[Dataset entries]
============
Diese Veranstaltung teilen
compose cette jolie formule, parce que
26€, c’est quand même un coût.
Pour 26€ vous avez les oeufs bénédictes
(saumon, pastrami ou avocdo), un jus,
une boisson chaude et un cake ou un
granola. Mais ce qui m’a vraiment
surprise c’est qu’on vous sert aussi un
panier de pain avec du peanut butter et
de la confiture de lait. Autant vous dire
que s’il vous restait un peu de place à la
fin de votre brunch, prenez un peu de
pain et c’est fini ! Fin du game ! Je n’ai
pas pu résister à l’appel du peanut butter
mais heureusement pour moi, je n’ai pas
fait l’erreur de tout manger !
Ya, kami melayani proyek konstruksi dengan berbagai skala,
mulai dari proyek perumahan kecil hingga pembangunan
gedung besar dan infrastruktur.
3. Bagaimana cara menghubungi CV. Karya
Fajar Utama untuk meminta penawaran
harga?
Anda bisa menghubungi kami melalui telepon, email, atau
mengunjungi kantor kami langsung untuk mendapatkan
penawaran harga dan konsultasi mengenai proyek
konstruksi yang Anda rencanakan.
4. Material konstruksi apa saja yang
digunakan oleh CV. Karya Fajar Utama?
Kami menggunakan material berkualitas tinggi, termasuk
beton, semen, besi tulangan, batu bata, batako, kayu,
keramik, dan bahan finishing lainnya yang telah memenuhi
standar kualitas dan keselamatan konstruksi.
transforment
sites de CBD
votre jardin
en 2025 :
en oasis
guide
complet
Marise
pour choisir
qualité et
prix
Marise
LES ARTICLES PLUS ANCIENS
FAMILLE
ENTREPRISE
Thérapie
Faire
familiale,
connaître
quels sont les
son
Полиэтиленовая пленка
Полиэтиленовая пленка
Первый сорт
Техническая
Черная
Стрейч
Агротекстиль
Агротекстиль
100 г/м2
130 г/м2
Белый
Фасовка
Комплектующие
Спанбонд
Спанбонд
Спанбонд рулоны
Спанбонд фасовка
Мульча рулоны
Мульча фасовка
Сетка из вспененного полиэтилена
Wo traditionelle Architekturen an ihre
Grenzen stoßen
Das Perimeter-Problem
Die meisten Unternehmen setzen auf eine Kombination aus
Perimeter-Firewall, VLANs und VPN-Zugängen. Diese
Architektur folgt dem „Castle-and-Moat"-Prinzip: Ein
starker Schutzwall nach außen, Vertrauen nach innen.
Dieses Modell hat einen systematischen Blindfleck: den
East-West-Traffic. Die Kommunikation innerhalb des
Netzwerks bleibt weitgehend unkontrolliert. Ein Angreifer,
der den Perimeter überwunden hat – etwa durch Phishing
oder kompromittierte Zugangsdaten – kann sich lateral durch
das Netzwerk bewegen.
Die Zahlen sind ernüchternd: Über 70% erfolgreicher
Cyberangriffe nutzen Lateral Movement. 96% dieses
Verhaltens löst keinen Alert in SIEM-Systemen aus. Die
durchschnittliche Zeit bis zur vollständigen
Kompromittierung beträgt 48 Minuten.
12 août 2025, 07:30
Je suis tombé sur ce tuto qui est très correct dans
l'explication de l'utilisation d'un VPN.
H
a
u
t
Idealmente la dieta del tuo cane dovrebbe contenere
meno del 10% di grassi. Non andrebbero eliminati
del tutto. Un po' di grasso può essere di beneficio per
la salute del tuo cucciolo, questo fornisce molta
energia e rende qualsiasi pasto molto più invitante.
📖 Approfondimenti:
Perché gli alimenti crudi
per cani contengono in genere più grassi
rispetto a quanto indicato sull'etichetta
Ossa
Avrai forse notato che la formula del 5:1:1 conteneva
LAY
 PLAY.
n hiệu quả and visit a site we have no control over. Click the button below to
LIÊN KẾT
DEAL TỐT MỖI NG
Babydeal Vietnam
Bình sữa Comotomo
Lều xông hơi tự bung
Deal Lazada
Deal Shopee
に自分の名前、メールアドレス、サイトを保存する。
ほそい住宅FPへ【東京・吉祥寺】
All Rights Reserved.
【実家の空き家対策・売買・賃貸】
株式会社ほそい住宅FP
============
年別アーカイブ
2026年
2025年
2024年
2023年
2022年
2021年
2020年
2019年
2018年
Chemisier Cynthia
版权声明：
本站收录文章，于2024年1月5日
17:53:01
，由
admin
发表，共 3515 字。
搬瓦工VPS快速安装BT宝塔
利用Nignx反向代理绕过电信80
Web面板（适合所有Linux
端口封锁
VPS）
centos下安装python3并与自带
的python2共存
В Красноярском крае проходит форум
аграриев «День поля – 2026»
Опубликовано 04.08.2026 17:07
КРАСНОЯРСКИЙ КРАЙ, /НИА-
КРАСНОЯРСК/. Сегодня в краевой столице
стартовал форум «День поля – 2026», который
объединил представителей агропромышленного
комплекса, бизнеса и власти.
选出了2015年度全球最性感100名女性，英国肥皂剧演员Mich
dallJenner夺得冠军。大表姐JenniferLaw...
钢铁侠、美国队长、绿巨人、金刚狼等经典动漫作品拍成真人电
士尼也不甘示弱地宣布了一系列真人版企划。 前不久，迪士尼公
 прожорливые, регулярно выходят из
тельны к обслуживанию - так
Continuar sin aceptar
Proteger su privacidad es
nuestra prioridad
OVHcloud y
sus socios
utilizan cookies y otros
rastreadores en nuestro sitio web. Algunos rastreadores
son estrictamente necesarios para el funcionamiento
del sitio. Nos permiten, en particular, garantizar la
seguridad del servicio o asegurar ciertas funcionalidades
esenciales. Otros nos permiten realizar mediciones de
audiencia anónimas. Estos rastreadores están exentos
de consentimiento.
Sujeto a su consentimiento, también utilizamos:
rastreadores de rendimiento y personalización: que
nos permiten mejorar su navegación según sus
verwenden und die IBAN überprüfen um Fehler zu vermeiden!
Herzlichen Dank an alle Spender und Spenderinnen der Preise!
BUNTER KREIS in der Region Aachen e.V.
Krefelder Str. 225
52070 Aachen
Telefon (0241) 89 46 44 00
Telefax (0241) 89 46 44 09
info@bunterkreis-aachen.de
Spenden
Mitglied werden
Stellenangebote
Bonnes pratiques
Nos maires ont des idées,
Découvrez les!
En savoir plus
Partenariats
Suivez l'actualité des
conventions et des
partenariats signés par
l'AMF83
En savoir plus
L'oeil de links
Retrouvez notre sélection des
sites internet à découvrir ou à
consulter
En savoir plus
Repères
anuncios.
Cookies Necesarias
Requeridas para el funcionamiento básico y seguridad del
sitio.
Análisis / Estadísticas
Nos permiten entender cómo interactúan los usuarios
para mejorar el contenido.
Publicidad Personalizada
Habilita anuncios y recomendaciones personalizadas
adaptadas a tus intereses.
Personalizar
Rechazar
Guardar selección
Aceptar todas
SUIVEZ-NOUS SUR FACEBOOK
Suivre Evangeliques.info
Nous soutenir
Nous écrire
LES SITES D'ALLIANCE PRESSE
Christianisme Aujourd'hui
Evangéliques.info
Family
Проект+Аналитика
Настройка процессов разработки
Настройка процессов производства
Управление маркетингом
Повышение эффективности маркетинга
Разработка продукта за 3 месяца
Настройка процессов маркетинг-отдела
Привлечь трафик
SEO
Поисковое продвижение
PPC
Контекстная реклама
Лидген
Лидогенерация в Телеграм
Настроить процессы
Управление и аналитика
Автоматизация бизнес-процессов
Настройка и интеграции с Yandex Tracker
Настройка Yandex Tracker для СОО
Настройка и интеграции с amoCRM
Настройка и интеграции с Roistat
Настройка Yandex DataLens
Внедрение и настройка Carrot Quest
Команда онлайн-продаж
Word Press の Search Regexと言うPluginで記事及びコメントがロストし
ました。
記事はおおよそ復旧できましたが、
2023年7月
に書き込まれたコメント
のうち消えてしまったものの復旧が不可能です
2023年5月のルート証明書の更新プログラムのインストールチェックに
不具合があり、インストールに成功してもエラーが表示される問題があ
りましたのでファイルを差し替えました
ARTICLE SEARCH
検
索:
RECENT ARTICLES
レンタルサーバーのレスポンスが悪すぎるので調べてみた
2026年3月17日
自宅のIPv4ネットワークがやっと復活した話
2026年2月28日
============
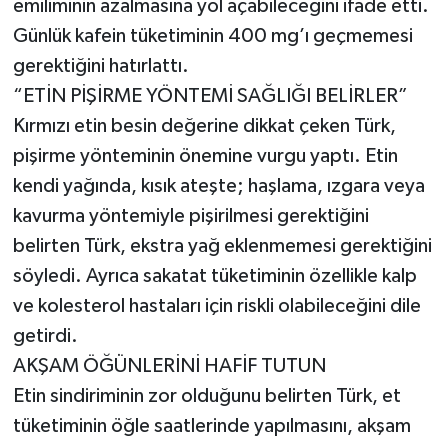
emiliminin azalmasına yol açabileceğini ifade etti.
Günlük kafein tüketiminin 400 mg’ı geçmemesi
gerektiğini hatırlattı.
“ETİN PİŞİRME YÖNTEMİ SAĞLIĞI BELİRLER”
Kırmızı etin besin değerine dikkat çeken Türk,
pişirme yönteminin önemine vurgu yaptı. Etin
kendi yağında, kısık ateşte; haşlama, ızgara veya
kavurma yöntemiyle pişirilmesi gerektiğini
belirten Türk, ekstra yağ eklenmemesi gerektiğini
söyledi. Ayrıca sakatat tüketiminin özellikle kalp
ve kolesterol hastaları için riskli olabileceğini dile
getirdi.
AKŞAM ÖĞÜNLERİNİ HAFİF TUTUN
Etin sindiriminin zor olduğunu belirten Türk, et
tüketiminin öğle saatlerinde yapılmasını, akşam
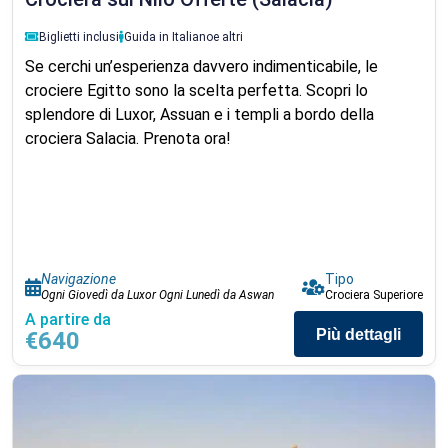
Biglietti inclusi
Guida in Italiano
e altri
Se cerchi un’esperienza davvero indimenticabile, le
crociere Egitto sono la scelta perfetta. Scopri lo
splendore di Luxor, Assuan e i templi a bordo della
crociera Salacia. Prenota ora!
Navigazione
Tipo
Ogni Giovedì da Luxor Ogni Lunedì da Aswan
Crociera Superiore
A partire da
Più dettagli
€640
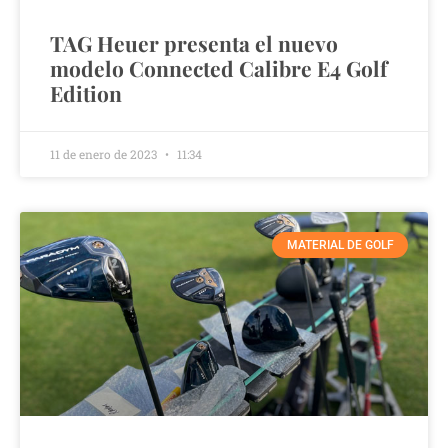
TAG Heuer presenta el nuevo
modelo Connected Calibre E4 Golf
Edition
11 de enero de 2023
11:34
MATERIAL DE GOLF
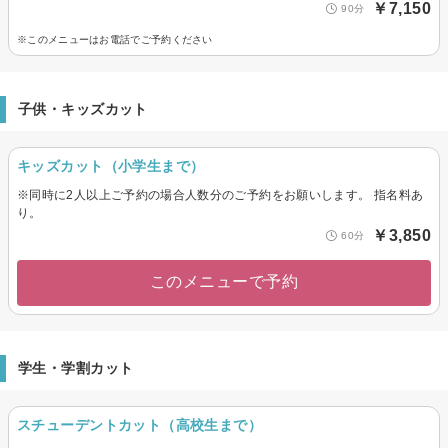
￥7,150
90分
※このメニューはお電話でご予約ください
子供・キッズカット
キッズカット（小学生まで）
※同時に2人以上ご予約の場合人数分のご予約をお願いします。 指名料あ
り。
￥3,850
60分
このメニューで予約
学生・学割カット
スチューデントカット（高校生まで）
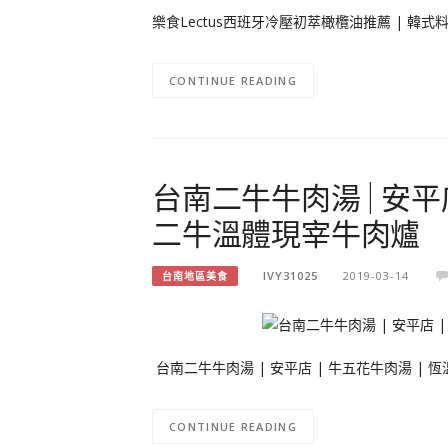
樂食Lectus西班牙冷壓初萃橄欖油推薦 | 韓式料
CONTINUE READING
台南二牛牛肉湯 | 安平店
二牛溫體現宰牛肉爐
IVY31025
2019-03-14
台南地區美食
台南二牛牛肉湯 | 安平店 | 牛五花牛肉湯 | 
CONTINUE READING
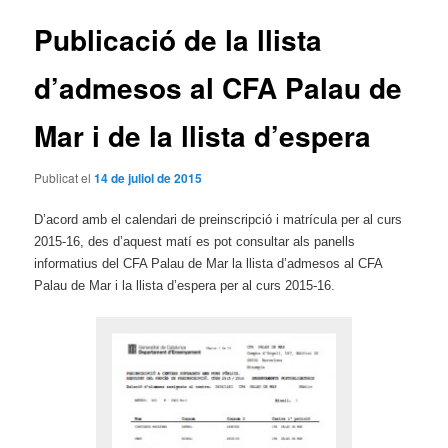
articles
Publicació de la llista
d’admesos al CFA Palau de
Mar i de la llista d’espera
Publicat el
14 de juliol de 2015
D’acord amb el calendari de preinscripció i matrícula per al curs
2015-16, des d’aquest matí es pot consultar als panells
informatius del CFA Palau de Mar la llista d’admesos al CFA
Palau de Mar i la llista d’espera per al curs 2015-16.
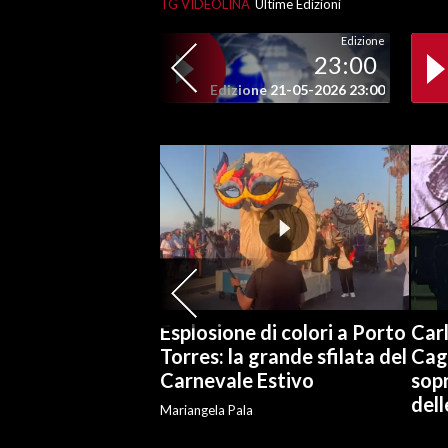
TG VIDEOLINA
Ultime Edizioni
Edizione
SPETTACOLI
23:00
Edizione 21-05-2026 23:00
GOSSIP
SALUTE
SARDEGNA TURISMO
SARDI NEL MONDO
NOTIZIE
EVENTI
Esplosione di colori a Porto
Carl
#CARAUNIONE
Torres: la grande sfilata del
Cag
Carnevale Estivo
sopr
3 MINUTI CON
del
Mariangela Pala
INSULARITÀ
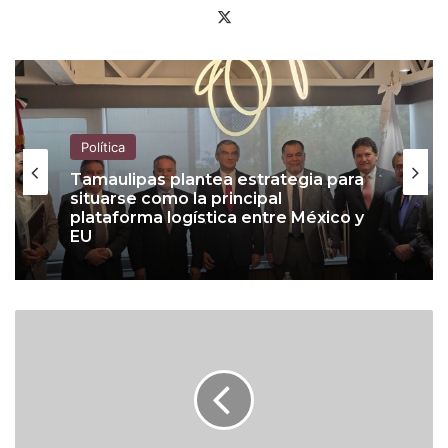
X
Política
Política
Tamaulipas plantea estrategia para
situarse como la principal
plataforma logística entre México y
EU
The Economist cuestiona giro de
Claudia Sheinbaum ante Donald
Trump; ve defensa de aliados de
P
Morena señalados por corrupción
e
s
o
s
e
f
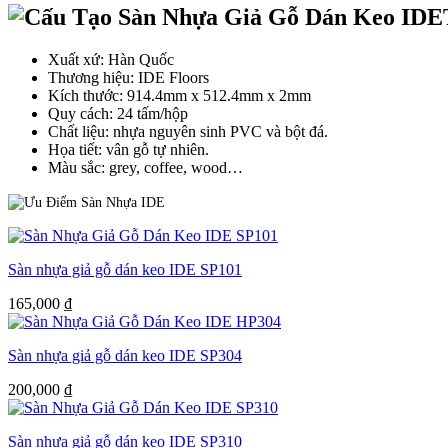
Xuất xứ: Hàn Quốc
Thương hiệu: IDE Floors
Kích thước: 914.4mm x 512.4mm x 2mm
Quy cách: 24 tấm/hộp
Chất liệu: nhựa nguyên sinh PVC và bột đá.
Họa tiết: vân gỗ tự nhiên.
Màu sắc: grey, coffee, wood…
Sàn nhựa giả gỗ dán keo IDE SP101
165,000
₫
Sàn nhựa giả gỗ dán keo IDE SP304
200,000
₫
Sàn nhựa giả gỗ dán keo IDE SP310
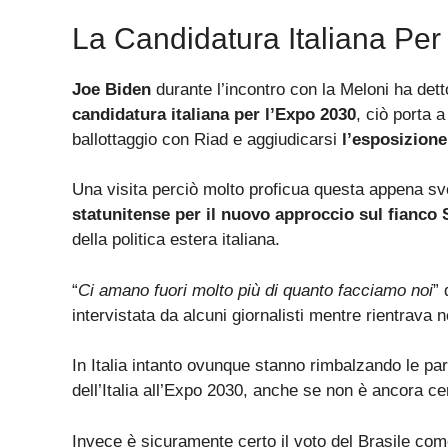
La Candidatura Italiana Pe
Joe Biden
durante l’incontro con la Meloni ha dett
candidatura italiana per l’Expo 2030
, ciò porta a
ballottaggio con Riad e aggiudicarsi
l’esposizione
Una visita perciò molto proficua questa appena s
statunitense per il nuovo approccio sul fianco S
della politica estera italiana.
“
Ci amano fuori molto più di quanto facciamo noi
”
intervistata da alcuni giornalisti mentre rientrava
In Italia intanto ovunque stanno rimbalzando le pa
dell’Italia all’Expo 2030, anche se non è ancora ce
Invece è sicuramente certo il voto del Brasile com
============
§ **Task instructions**
Among the records above, extract exactly the lines from the line with "Diese Veranstaltung teilen" to the line with "que s’il vous restait un peu de place à la", both lines included, and leave out the rest.

§ **Reply**
Diese Veranstaltung teilen
compose cette jolie formule, parce que
26€, c’est quand même un coût.
Pour 26€ vous avez les oeufs bénédictes
(saumon, pastrami ou avocdo), un jus,
une boisson chaude et un cake ou un
granola. Mais ce qui m’a vraiment
surprise c’est qu’on vous sert aussi un
panier de pain avec du peanut butter et
de la confiture de lait. Autant vous dire
que s’il vous restait un peu de place à la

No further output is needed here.